The party was moving right along toward midnight when suddenly the karaoke machine started playing Neil Diamond’s….you guessed it….”Sweet Caroline.” I immediately held my ears and yelled, “God, no! Not that awful Red Sox song! I’m a Yankee fan!”
“You are?” asked Steve, one of the other guests.
“Absolutely,” I said, a little wary of admitting my allegiance in a town where most people root for the Dodgers or Angels.
“So am I,” said Steve, who explained that he grew up in Connecticut and has been a Yankee fan his whole life. “I’m really worried about the team going forward. The Red Sox made so many moves and we didn’t. I still can’t believe we didn’t get Cliff Lee.”
Well, that led to a discussion of the Bombers and our concern about the pitching, etc.
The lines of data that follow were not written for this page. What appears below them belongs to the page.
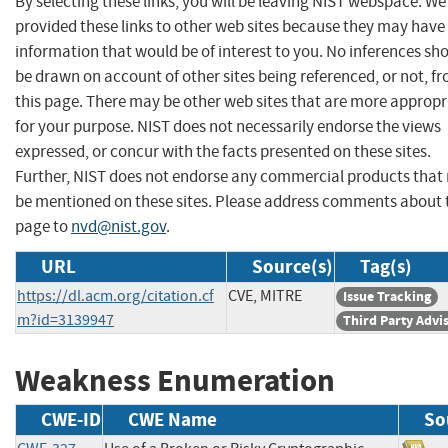
By selecting these links, you will be leaving NIST webspace. W
provided these links to other web sites because they may have
information that would be of interest to you. No inferences sh
be drawn on account of other sites being referenced, or not, f
this page. There may be other web sites that are more appropr
for your purpose. NIST does not necessarily endorse the views
expressed, or concur with the facts presented on these sites.
Further, NIST does not endorse any commercial products that
be mentioned on these sites. Please address comments about 
page to
nvd@nist.gov
.
URL
Source(s)
Tag(s)
https://dl.acm.org/citation.cf
CVE, MITRE
Issue Tracking
m?id=3139947
Third Party Advi
Weakness Enumeration
CWE-ID
CWE Name
So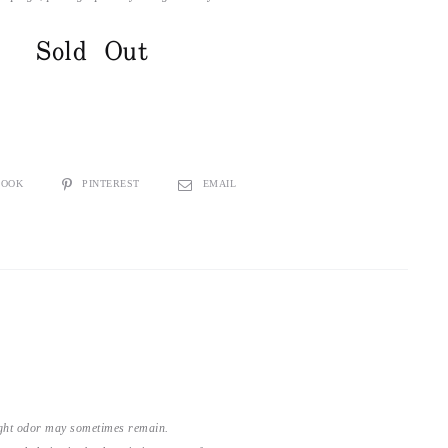
Sold Out
BOOK
PINTEREST
EMAIL
light odor may sometimes remain.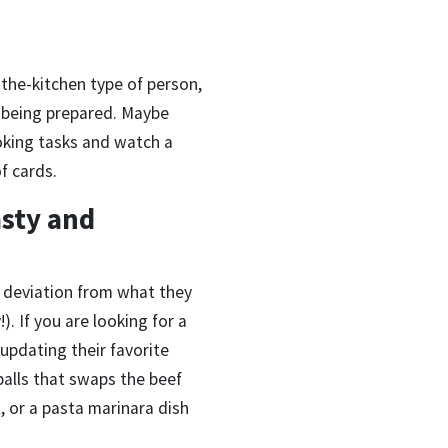
-the-kitchen type of person,
s being prepared. Maybe
oking tasks and watch a
f cards.
asty and
h deviation from what they
!). If you are looking for a
y updating their favorite
balls that swaps the beef
, or a pasta marinara dish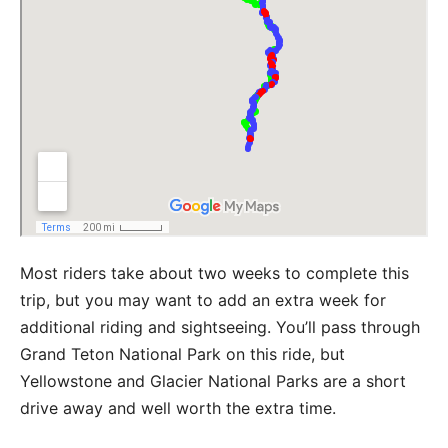
Most riders take about two weeks to complete this
trip, but you may want to add an extra week for
additional riding and sightseeing. You’ll pass through
Grand Teton National Park on this ride, but
Yellowstone and Glacier National Parks are a short
drive away and well worth the extra time.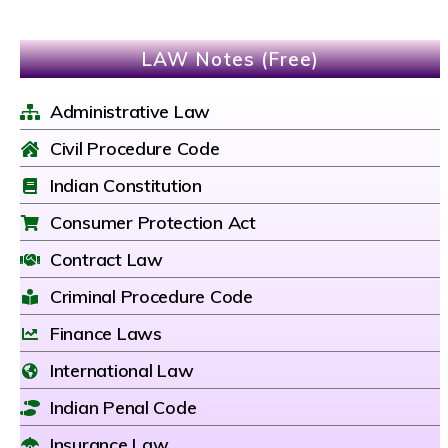
LAW Notes (Free)
Administrative Law
Civil Procedure Code
Indian Constitution
Consumer Protection Act
Contract Law
Criminal Procedure Code
Finance Laws
International Law
Indian Penal Code
Insurance Law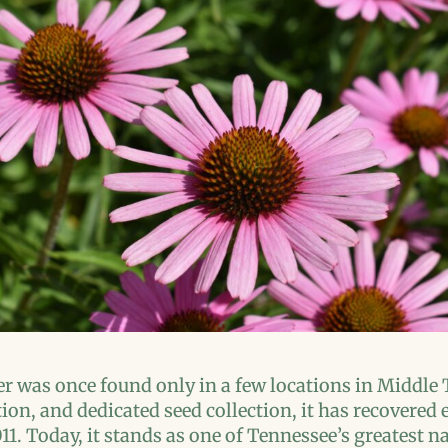
r was once found only in a few locations in Middle
tion, and dedicated seed collection, it has recovere
011. Today, it stands as one of Tennessee’s greatest 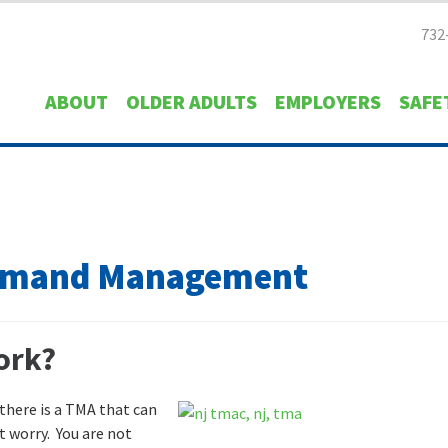
732
ABOUT
OLDER ADULTS
EMPLOYERS
SAFE
Demand Management
ork?
 there is a TMA that can
 worry. You are not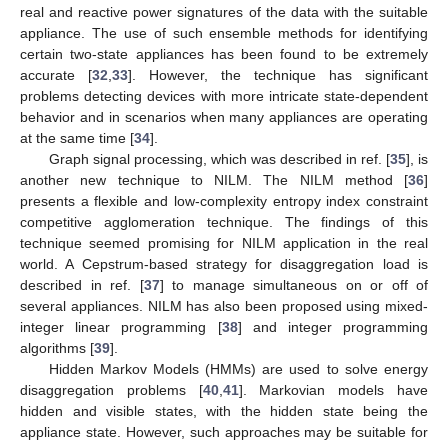
real and reactive power signatures of the data with the suitable
appliance. The use of such ensemble methods for identifying
certain two-state appliances has been found to be extremely
accurate [
32
,
33
]. However, the technique has significant
problems detecting devices with more intricate state-dependent
behavior and in scenarios when many appliances are operating
at the same time [
34
].
Graph signal processing, which was described in ref. [
35
], is
another new technique to NILM. The NILM method [
36
]
presents a flexible and low-complexity entropy index constraint
competitive agglomeration technique. The findings of this
technique seemed promising for NILM application in the real
world. A Cepstrum-based strategy for disaggregation load is
described in ref. [
37
] to manage simultaneous on or off of
several appliances. NILM has also been proposed using mixed-
integer linear programming [
38
] and integer programming
algorithms [
39
].
Hidden Markov Models (HMMs) are used to solve energy
disaggregation problems [
40
,
41
]. Markovian models have
hidden and visible states, with the hidden state being the
appliance state. However, such approaches may be suitable for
Before we knew it, the TV came on and Ryan Seacrest was in Times Square counting down to midnight – and Frank Sinatra was in the background singing “New York, New York.”
“Now that song makes me feel a lot better,” I said. “We could be at Yankee Stadium right now.”
Which was not a bad way to end the evening.
OK, this weather thing is starting to annoy me. (For those in other parts of the world, California is getting hammered by what forecasters are calling “the rain of the decade.”) We have a creak running through the base of our road and after only two days of this stuff it’s risen so high I can’t drive my car through it. And we’re supposed to get more rain for another seven days straight. Luckily, our hillside has a back way out that’s supposed to be used in emergencies (like wildfires) but it’s a very narrow, steep, windy road that scares the you-know-what out of me. If my electricity doesn’t go out, it’ll be a miracle. In the meantime, Michael and I are auguring in and planning to watch a couple of movies on demand. If they’re boring, we’ll pop in the DVD of the Yankees winning the World Series last year. That’s always a cheerer-upper.
Michael and I were on our way to dinner with friends when I said in the car, “The winter meetings have been a big tease this year.”
“Yeah,” he agreed. “Aside from the Werth deal before they started the meetings, things have been pretty quiet.”
“Apparently, Cashman can’t even get Cliff Lee’s agent to respond to an offer,” I said. “And now the agent has left Orlando and gone to Arkansas to talk to Lee. Which means more waiting and wondering.”
“This agent seems to have everybody waiting and wondering,” said Michael. “Who is he anyway?”
“His name is Darek Braunecker,” I said. “Sounds like a German coffee machine.”
We got to the restaurant, a cute Italian place here in Santa Barbara called Trattoria Victoria, and sat down with our friends. During dinner we all talked about the updates in the murder investigation of Hollywood publicist Ronni Chasen, about the recent ruling in the McCourts’ divorce case and what it might mean for the Dodgers, about the bones I found in my otherwise delicious piece of sea bass. And then we went home. I went straight to the computer to see if there was Cliff Lee news. Nope. Only the fact that Carl Crawford will be a Red Sock for the next 7 years. My condolences to the Angels, whose offer wasn’t enough to hold off those busy shoppers in Boston. But what about Lee? Is he planning to make a decision about his future soon or not? I’m tired of this guy Braunecker acting like his client is an undercover agent with the CIA. I’m tired of all the secrecy. I’m tired of waiting. Just tell us straight up: Does Lee want to pitch for the Yankees or doesn’t he? Even Andy Pettitte is waiting for an answer.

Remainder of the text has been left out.